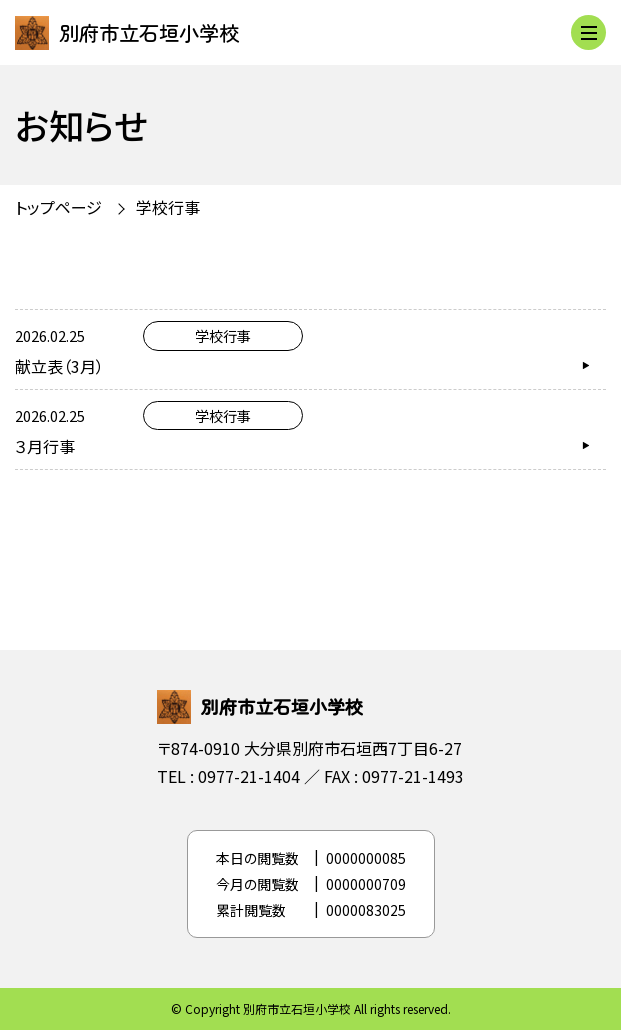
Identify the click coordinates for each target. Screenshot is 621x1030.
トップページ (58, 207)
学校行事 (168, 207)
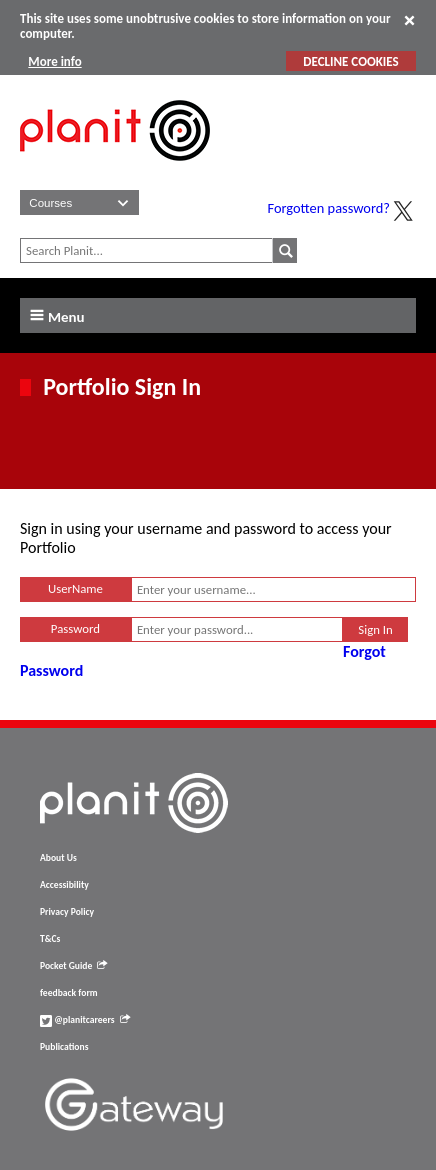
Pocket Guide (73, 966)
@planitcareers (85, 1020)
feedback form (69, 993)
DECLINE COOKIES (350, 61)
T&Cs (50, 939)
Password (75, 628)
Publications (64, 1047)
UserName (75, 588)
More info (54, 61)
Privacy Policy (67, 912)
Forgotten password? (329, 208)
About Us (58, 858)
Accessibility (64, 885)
++++++++++
[WHAT IS EXPECTED]: Copy each line of the records above without change, but do not include any picture.

[EXERCISE SOLUTION]:
Identify the click coordinates for each target. Screenshot is 621x1030.
トップページ (58, 207)
学校行事 (168, 207)
Pocket Guide (73, 966)
@planitcareers (85, 1020)
feedback form (69, 993)
DECLINE COOKIES (350, 61)
T&Cs (50, 939)
Password (75, 628)
Publications (64, 1047)
UserName (75, 588)
More info (54, 61)
Privacy Policy (67, 912)
Forgotten password? (329, 208)
About Us (58, 858)
Accessibility (64, 885)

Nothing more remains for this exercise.